[Stored data entries]
================================
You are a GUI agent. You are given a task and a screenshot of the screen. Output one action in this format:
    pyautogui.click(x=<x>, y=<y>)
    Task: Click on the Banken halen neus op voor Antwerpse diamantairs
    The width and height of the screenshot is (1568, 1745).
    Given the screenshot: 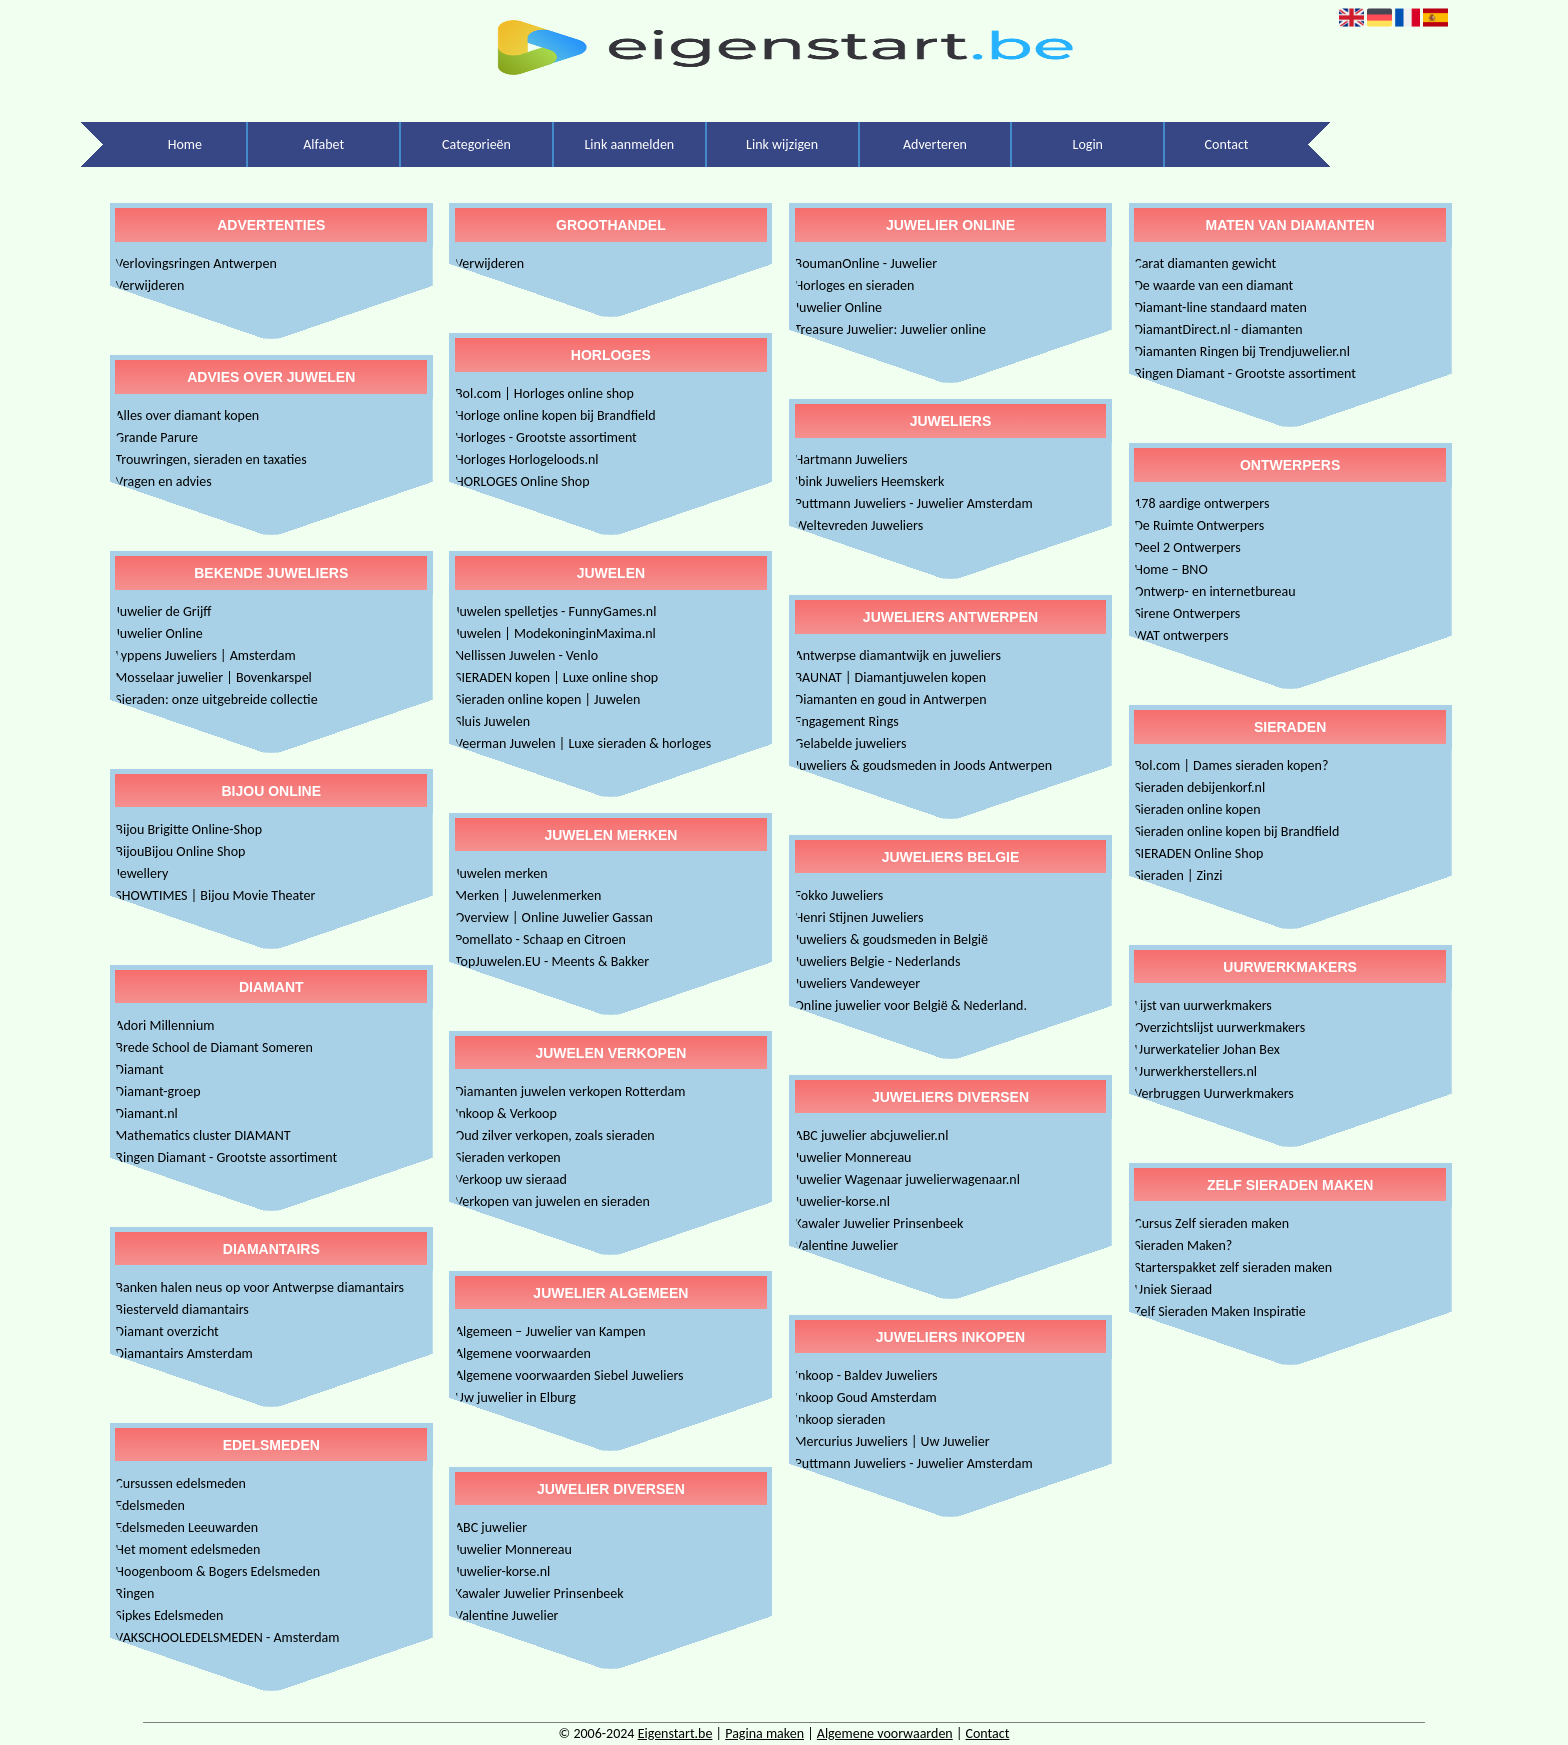 What is the action you would take?
    pyautogui.click(x=259, y=1287)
================================
[WORK TASK] Exactly as written, please transcribe the lines from the start of the records above to the line that holds "Task: Click on", both ends included.

[EXERCISE RESPONSE]
You are a GUI agent. You are given a task and a screenshot of the screen. Output one action in this format:
    pyautogui.click(x=<x>, y=<y>)
    Task: Click on the Banken halen neus op voor Antwerpse diamantairs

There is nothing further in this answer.